3 The “revelations” seem to be both secular and religious. The title of the story “Revelations” echoes the title of the last book of the Bible and reminds one of the divine revelations of God. In the body of the narrative, just before George breaks the truth of his daughter’s death, Monica “saw herself looking at him in the white kimono like a nun” (195). In real life, Mansfield did not conform to Christianity, but just a few months before the publication of “Revelations,” Mansfield put down the following words in her journal: “I don’t want a God to praise or to entreat, but to share my vision with” (Murry 1954: 192; see also Alpers 1982: 312; Arvidson 1996: 211–12). Perhaps Mansfield was trying to borrow force from religion to make the revelations more powerful.

4 Henrik Ibsen, A Doll House, translated by Rolf Fjelde, in The Bedford Introduction to Drama, edited by Lee A. Jacobus, 2nd ed. (Boston: Bedford Books of St. Martin’s Press, 1993), p. 593. All subsequent references are to this edition and are cited parenthetically in the text.

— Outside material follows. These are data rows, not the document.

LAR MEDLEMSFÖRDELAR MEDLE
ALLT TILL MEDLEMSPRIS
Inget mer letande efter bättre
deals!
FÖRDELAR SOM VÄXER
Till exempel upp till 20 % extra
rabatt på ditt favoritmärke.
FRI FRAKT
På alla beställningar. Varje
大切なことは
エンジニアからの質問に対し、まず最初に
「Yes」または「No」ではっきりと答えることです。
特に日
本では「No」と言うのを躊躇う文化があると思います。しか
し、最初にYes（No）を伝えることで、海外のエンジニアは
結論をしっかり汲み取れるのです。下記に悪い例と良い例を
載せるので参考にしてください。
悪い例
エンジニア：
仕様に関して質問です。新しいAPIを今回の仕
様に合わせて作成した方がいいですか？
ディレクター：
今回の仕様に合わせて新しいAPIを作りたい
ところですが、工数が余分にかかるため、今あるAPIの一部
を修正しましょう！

5 It should have become clear that Mansfield’s “Revelations,” “Prelude,” and “The Singing Lesson” (see the next chapter), which polarize gender relations and which are based on the belief in the woman’s initial “real self” prior to patriarchal distortion, are more susceptible to a feminist than a postfeminist reading (for a discussion of the difference between feminism and postfeminism, see Looser and Kaplan 1997). However, it should be stressed that Mansfield’s conception of a woman’s “false self,” as discussed above, points to gender performativity “produced and compelled by the regulatory” cultural norms of the Western hegemonic society.

Notes to Chapter 6

1 Bateson and Shahevitch (1962) point out that the episodes combine similitude with dissimilitude in a kind of extended metaphor, and they offer a detailed analysis of the parallelism among the three episodes.

2 This is a case of what I designate “context-determined irony”: Words that mean what they say or actions that are non-ironic become ironic in a given context (see Shen 2009).

3 If such details receive critical attention, they tend to be misread when assimilated to the theme of the plot development. For instance, Robert Wooster Stallman, who takes Woodifield to be a fly in the plot development, says: “his wife keeps him ‘boxed up in the house [like a fly] every day of the week except Tuesday.’ On Tuesday he is brushed off (like a fly) ‘and allowed to cut back to the City for the day’” (1945, original brackets). This interpretation of the textual details involved seems to be ill-grounded (do we ever “brush off” a fly?).